Understanding how health insurance rates are determined makes it a little easier when paying premiums. The majority of Americans obtain their health insurance through the work place. With the economy in a continued state of flux you are seeing a continued rise in premiums. For example the Kaiser Family Foundation Employee Health Benefits that there was an 8% – 9% increase in cost just for the year 2010. When they took a look at a longer period of time they found an astounding 113% just since 2001.

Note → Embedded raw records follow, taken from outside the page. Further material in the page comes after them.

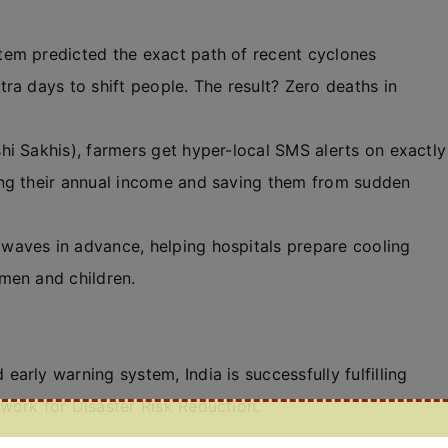
em predicted the exact path of recent cyclones
ra days to shift people. The result? Zero deaths in
hi Sakhis), farmers get hyper-local SMS alerts on exactly
ing their annual income and saving them from sudden
twaves in advance, helping hospitals prepare cooling
men and children.
early warning system, India is successfully fulfilling
work for Disaster Risk Reduction.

Having an understanding of how determinations are made for small groups and what qualifies as a small group can help to alleviate some of the anxieties surrounding insurance cost. Small group rates generally are determined by the number of employees that a company has. This is usually when a company has anywhere from two to fifty employees. There are some states that have an exception to this rule where one self-employed person has the ability to purchase health insurance.
How it Works
An employer generally purchases an insurance contract from an HMO or insurance company. In the United States all small group plans are offered at a guaranteed-issue basis. Meaning, no member in the plan can be denied coverage for past or current health problems. What can and does happen in a lot of states is that insurance companies are allowed to have an exclusionary and/or look-back period for pre-existing health problems. New enrollees into the plan that didn’t have prior creditable coverage are. Some small group plan coverage can be based on number of hours worked.
Factors that Help Determine Premium
- State rules and rating requirements
- Risk factors or overall health for the individual state or local residential areas
- Cost of health care in the area
- Any mandated benefits
- Types of products a group chooses
- Level of deductible or any cost-sharing that the employer purchases
- Premium taxes or assessments
- Level of deductible or cost-share that an employer purchases
Community Rating Versus Experience Rating in Determining Cost-sharing Percentage
Experience rating or community rating is the two methods that insurance companies use to determine the cost-sharing percentage that employees pay when in a small group health plan. Community rating is generally the best choose because it looks the medical expenses of a group plan that has been based on the health status in a geographic region. With this method everyone pays the same amount.
With experience rating any medical history and/or projected medical cost is taken into consideration when deciding the cost-sharing amount. This is done per individual plan member or it may be done for the employees as a group. What this means is that some would pay a higher premium when they are expected to have more medical expenses. There are a number of states that only allow the community rating.